Yesterday, I wrote a piece exploring my thoughts on the positive market movement we’ve recently seen, and I concluded on an optimistic note, highlighting what (to me) is the most compelling part of the bull thesis: American entrepreneurs will do everything they can to save the economy AND to get the coronavirus under control.
In this short piece, I want to touch on this theme just a little more.
Should You Bet on American Capitalism?
I consume as many podcasts as I can. At 2x speed, naturally.
I listen primarily for information and occasionally for entertainment.
But last night I got something from a podcast I don’t usually get: Hope.
On the Mar. 31 episode of the NPR podcast Planet Money, Karen Duffin and Kenny Malone look at the massive effort in the United States to build more ventilators.
Thousands of companies — literally thousands — located all over the country are coming together in a coordinated effort to do in two weeks what would ordinarily take years.
That’s the power of driven entrepreneurs and dedicated workers. That’s the power of American capitalism.
This might sound weird, but I don’t know if I have ever been prouder to be an American than I was when I listened to that podcast.
What I heard wasn’t the sound of two people talking with that typical NPR-style smugness.
What I heard was an army. An army of everyday citizens rising up to answer the call in their country’s hour of need.
So much attention is focused every day on what the government and the Federal Reserve are going to do to save us.
They can’t save us.
We the people must save ourselves.
And what I heard on that podcast was the sound of salvation: The sound of a country coming together.
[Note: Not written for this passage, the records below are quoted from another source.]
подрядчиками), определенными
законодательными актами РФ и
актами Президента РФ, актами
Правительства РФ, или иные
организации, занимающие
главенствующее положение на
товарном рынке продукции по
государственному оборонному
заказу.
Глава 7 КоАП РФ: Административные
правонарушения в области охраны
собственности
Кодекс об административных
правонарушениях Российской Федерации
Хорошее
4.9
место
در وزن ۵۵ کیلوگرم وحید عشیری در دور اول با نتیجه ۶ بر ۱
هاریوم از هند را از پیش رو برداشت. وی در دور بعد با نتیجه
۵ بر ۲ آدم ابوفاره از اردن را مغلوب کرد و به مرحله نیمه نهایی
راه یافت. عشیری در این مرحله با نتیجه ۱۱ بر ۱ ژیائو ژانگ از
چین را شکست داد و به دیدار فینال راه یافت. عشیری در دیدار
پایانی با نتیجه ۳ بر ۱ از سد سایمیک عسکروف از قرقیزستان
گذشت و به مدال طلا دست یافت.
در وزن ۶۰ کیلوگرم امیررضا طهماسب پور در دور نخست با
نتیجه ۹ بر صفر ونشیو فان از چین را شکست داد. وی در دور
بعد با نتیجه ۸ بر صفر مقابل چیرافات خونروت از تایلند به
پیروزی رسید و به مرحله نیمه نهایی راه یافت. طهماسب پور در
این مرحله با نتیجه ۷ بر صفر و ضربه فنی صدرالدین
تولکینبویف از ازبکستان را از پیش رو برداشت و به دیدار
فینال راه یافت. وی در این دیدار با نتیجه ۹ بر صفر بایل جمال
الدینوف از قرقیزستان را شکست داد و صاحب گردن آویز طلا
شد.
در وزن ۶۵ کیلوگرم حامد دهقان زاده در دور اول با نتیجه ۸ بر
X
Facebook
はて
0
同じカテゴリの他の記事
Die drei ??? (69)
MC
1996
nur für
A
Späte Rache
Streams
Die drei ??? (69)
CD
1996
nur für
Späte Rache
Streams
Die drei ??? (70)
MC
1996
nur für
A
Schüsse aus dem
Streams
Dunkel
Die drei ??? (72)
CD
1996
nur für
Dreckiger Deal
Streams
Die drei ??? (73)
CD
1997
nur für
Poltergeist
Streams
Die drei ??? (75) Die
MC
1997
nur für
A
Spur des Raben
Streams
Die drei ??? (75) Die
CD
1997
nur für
We have many reasons to be pessimistic about the future: U.S. coronavirus testing is still inadequate. It’s improving, but it’s not where it needs to be.
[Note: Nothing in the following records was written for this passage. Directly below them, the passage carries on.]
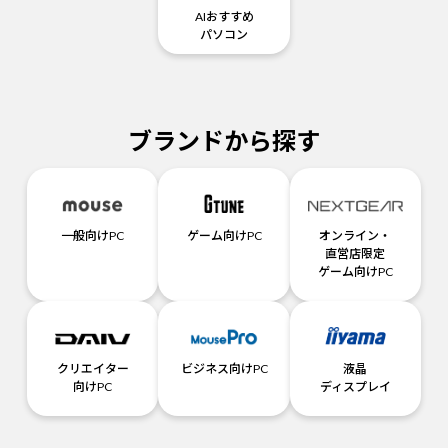
AIおすすめ
パソコン
ブランドから探す
一般向けPC
ゲーム向けPC
オンライン・
直営店限定
ゲーム向けPC
クリエイター
ビジネス向けPC
液晶
向けPC
ディスプレイ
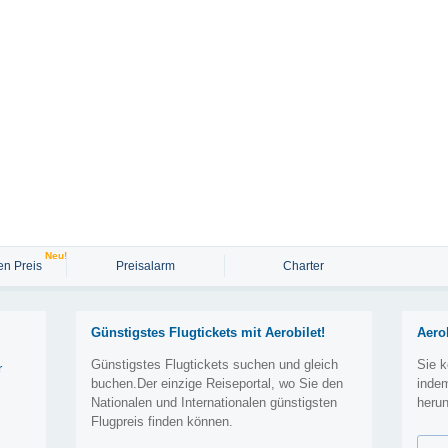
Neu!
n Preis
Preisalarm
Charter
Günstigstes Flugtickets mit Aerobilet!
Aero
Günstigstes Flugtickets suchen und gleich
Sie k
r
buchen.Der einzige Reiseportal, wo Sie den
inde
Nationalen und Internationalen günstigsten
herun
Flugpreis finden können.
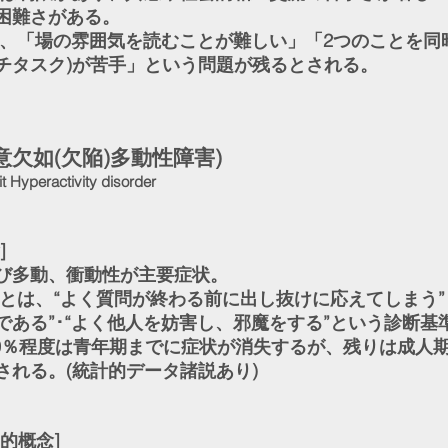
困難さがある。
、「場の雰囲気を読むことが難しい」「2つのことを同
チタスク)が苦手」という問題が残るとされる。
注意欠如(欠陥)多動性障害)
it Hyperactivity disorder
]
び多動、衝動性が主要症状。
とは、“よく質問が終わる前に出し抜けに応えてしまう”･
である”･“よく他人を妨害し、邪魔をする”という診断基
0％程度は青年期までに症状が消失するが、残りは成人
される。(統計的データ諸説あり)
的概念]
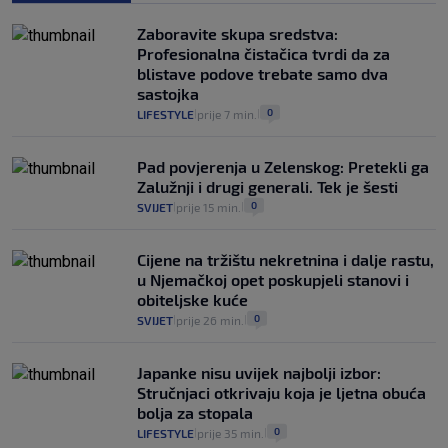
Provjerili smo "što ćemo onda" ako
Plenković na 15 dana ukine mjere: "Ne bi
Zaboravite skupa sredstva:
se dogodilo ništa. Vlada se zaljubila u te
Profesionalna čistačica tvrdi da za
intervencije"
blistave podove trebate samo dva
25
VIJESTI
30. srp.
|
|
sastojka
0
LIFESTYLE
prije 7 min.
|
|
Pad povjerenja u Zelenskog: Pretekli ga
Zalužnji i drugi generali. Tek je šesti
0
SVIJET
prije 15 min.
|
|
Cijene na tržištu nekretnina i dalje rastu,
u Njemačkoj opet poskupjeli stanovi i
obiteljske kuće
0
SVIJET
prije 26 min.
|
|
Japanke nisu uvijek najbolji izbor:
Stručnjaci otkrivaju koja je ljetna obuća
bolja za stopala
0
LIFESTYLE
prije 35 min.
|
|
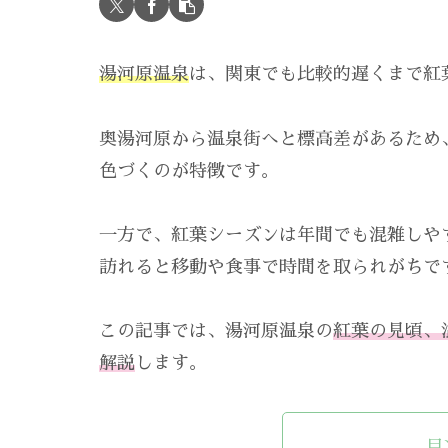
湯河原温泉
は、関東でも比較的遅くまで紅
奥湯河原から温泉街へと標高差があるため、
色づくのが特徴です。
一方で、紅葉シーズンは年間でも混雑しや
訪れると移動や食事で時間を取られがちで
この記事では、湯河原温泉の
紅葉の見頃、
解説
します。
目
Also, too many people are acting as if the coronavirus is a short-term problem. Even after the coronavirus is under control, its aftermath will linger.
And the post-coronavirus economic data coming out of China is discouraging. A V-shaped recovery might be unrealistic.
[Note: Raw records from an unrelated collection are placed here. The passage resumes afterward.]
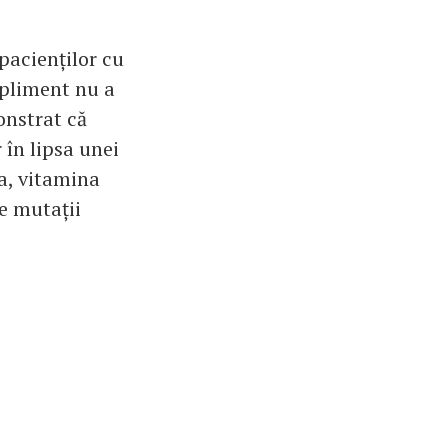
pacienților cu
upliment nu a
monstrat că
 în lipsa unei
a, vitamina
e mutații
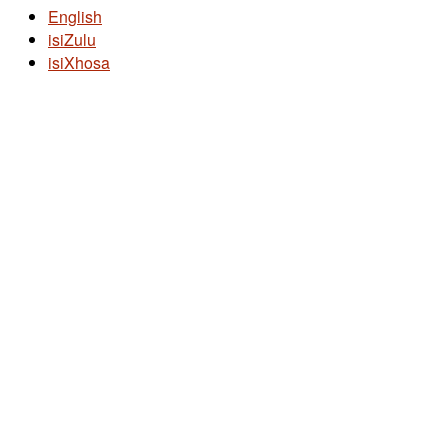
English
isiZulu
isiXhosa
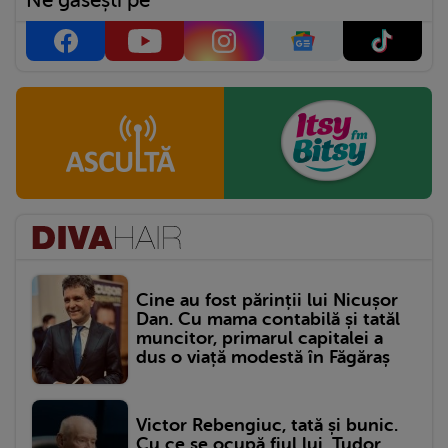
Ne găsești pe
Cine au fost părinții lui Nicușor
Dan. Cu mama contabilă și tatăl
muncitor, primarul capitalei a
dus o viață modestă în Făgăraș
Victor Rebengiuc, tată și bunic.
Cu ce se ocupă fiul lui, Tudor,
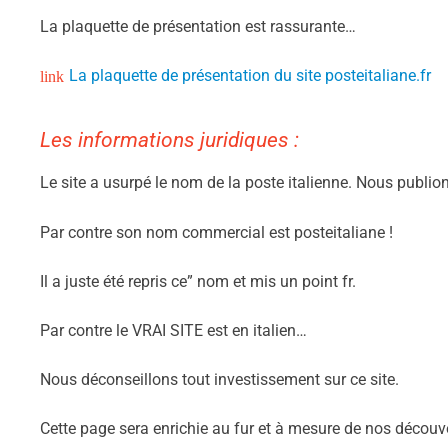
La plaquette de présentation est rassurante…
La plaquette de présentation du site posteitaliane.fr
Les informations juridiques :
Le site a usurpé le nom de la poste italienne. Nous publions 
Par contre son nom commercial est posteitaliane !
Il a juste été repris ce” nom et mis un point fr.
Par contre le VRAI SITE est en italien…
Nous déconseillons tout investissement sur ce site.
Cette page sera enrichie au fur et à mesure de nos découv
On top of that, companies receiving loans via the $2 trillion stimulus package won’t be able to boost their share prices with buybacks.
But I have never been more confident that we will eventually rebound. It will likely take years for the U.S. economy to recover — but it will recover.
Whatever challenges come, the industriousness and ingenuity of our entrepreneurs and workers will not allow us to fail.
I’m not a financial advisor, and I don’t suggest that you make any decisions based on anything I say or write … but eventually — I have no idea when — I’m going to get back in the market as fully as I can and bet on American capitalism.